Once the pictures are set aside, reproduce the remaining data exactly.

Input data
========

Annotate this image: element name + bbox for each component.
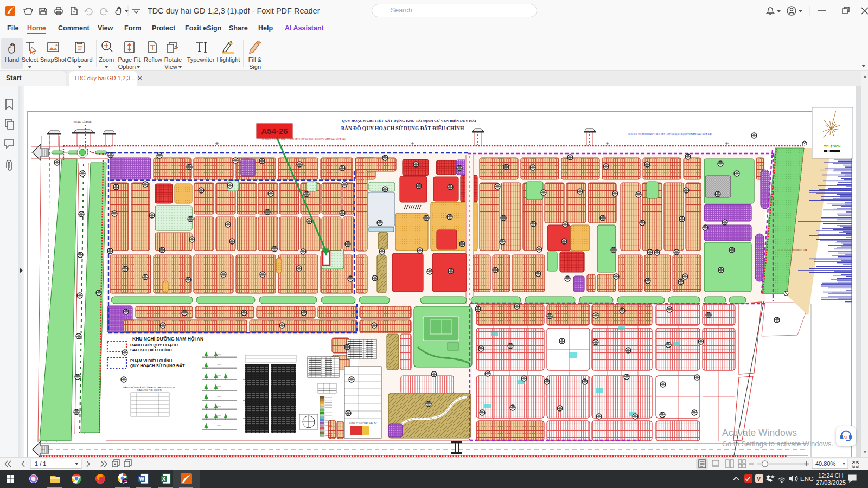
svg-text:QUY HOẠCH CHI TIẾT XÂY DỰNG KH: QUY HOẠCH CHI TIẾT XÂY DỰNG KHU TÁI ĐỊNH… xyxy=(342,119,476,123)
svg-text:ĐI CẦU CỬA ĐẠI: ĐI CẦU CỬA ĐẠI xyxy=(74,120,92,123)
svg-text:12:24 CH: 12:24 CH xyxy=(818,472,844,479)
svg-text:ENG: ENG xyxy=(800,476,814,482)
svg-text:QUY HOẠCH SỬ DỤNG ĐẤT: QUY HOẠCH SỬ DỤNG ĐẤT xyxy=(130,363,185,368)
svg-text:═══: ═══ xyxy=(216,364,221,366)
svg-text:KHU NGHỈ DƯỠNG NAM HỘI AN: KHU NGHỈ DƯỠNG NAM HỘI AN xyxy=(132,336,203,342)
svg-text:═══: ═══ xyxy=(216,425,221,427)
svg-text:═══: ═══ xyxy=(216,415,221,417)
svg-text:1 / 1: 1 / 1 xyxy=(35,460,46,467)
svg-text:TỶ LỆ XÍCH: TỶ LỆ XÍCH xyxy=(824,144,840,148)
svg-text:═══: ═══ xyxy=(216,375,221,377)
svg-text:CÔNG TY CỔ PHẦN ĐẦU TƯ: CÔNG TY CỔ PHẦN ĐẦU TƯ xyxy=(349,422,377,425)
svg-text:PHẠM VI ĐIỀU CHỈNH: PHẠM VI ĐIỀU CHỈNH xyxy=(130,358,172,363)
svg-text:W: W xyxy=(139,476,145,482)
svg-text:A54-26: A54-26 xyxy=(261,126,288,136)
svg-text:BẢN ĐỒ QUY HOẠCH SỬ DỤNG ĐẤT Đ: BẢN ĐỒ QUY HOẠCH SỬ DỤNG ĐẤT ĐIỀU CHỈNH xyxy=(341,125,464,131)
svg-text:AI: AI xyxy=(843,435,847,439)
svg-text:X: X xyxy=(162,476,166,482)
svg-text:40.80%: 40.80% xyxy=(815,460,836,467)
svg-text:═══: ═══ xyxy=(216,405,221,407)
svg-text:27/03/2025: 27/03/2025 xyxy=(816,479,846,486)
svg-text:═══: ═══ xyxy=(216,386,221,388)
svg-text:KHU ĐÔ THỊ MỚI BÌNH THIÊN KẾT: KHU ĐÔ THỊ MỚI BÌNH THIÊN KẾT HỢP DU LỊC… xyxy=(628,133,711,136)
svg-text:SAU KHI ĐIỀU CHỈNH: SAU KHI ĐIỀU CHỈNH xyxy=(130,347,172,352)
svg-text:V: V xyxy=(757,476,761,482)
svg-text:RANH GIỚI QUY HOẠCH: RANH GIỚI QUY HOẠCH xyxy=(130,343,178,348)
svg-text:(ĐÃ ĐƯỢC PHÊ DUYỆT): (ĐÃ ĐƯỢC PHÊ DUYỆT) xyxy=(137,389,162,391)
svg-text:═══: ═══ xyxy=(216,353,221,355)
svg-text:═══: ═══ xyxy=(216,395,221,397)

========

Solution to the problem
Annotate this image: element name + bbox for each component.
svg-text:QUY HOẠCH CHI TIẾT XÂY DỰNG KH: QUY HOẠCH CHI TIẾT XÂY DỰNG KHU TÁI ĐỊNH… xyxy=(342,119,476,123)
svg-text:ĐI CẦU CỬA ĐẠI: ĐI CẦU CỬA ĐẠI xyxy=(74,120,92,123)
svg-text:12:24 CH: 12:24 CH xyxy=(818,472,844,479)
svg-text:ENG: ENG xyxy=(800,476,814,482)
svg-text:QUY HOẠCH SỬ DỤNG ĐẤT: QUY HOẠCH SỬ DỤNG ĐẤT xyxy=(130,363,185,368)
svg-text:═══: ═══ xyxy=(216,364,221,366)
svg-text:KHU NGHỈ DƯỠNG NAM HỘI AN: KHU NGHỈ DƯỠNG NAM HỘI AN xyxy=(132,336,203,342)
svg-text:═══: ═══ xyxy=(216,425,221,427)
svg-text:═══: ═══ xyxy=(216,415,221,417)
svg-text:1 / 1: 1 / 1 xyxy=(35,460,46,467)
svg-text:TỶ LỆ XÍCH: TỶ LỆ XÍCH xyxy=(824,144,840,148)
svg-text:═══: ═══ xyxy=(216,375,221,377)
svg-text:CÔNG TY CỔ PHẦN ĐẦU TƯ: CÔNG TY CỔ PHẦN ĐẦU TƯ xyxy=(349,422,377,425)
svg-text:PHẠM VI ĐIỀU CHỈNH: PHẠM VI ĐIỀU CHỈNH xyxy=(130,358,172,363)
svg-text:W: W xyxy=(139,476,145,482)
svg-text:A54-26: A54-26 xyxy=(261,126,288,136)
svg-text:BẢN ĐỒ QUY HOẠCH SỬ DỤNG ĐẤT Đ: BẢN ĐỒ QUY HOẠCH SỬ DỤNG ĐẤT ĐIỀU CHỈNH xyxy=(341,125,464,131)
svg-text:AI: AI xyxy=(843,435,847,439)
svg-text:X: X xyxy=(162,476,166,482)
svg-text:40.80%: 40.80% xyxy=(815,460,836,467)
svg-text:═══: ═══ xyxy=(216,405,221,407)
svg-text:27/03/2025: 27/03/2025 xyxy=(816,479,846,486)
svg-text:═══: ═══ xyxy=(216,386,221,388)
svg-text:KHU ĐÔ THỊ MỚI BÌNH THIÊN KẾT: KHU ĐÔ THỊ MỚI BÌNH THIÊN KẾT HỢP DU LỊC… xyxy=(628,133,711,136)
svg-text:SAU KHI ĐIỀU CHỈNH: SAU KHI ĐIỀU CHỈNH xyxy=(130,347,172,352)
svg-text:V: V xyxy=(757,476,761,482)
svg-text:RANH GIỚI QUY HOẠCH: RANH GIỚI QUY HOẠCH xyxy=(130,343,178,348)
svg-text:(ĐÃ ĐƯỢC PHÊ DUYỆT): (ĐÃ ĐƯỢC PHÊ DUYỆT) xyxy=(137,389,162,391)
svg-text:═══: ═══ xyxy=(216,353,221,355)
svg-text:═══: ═══ xyxy=(216,395,221,397)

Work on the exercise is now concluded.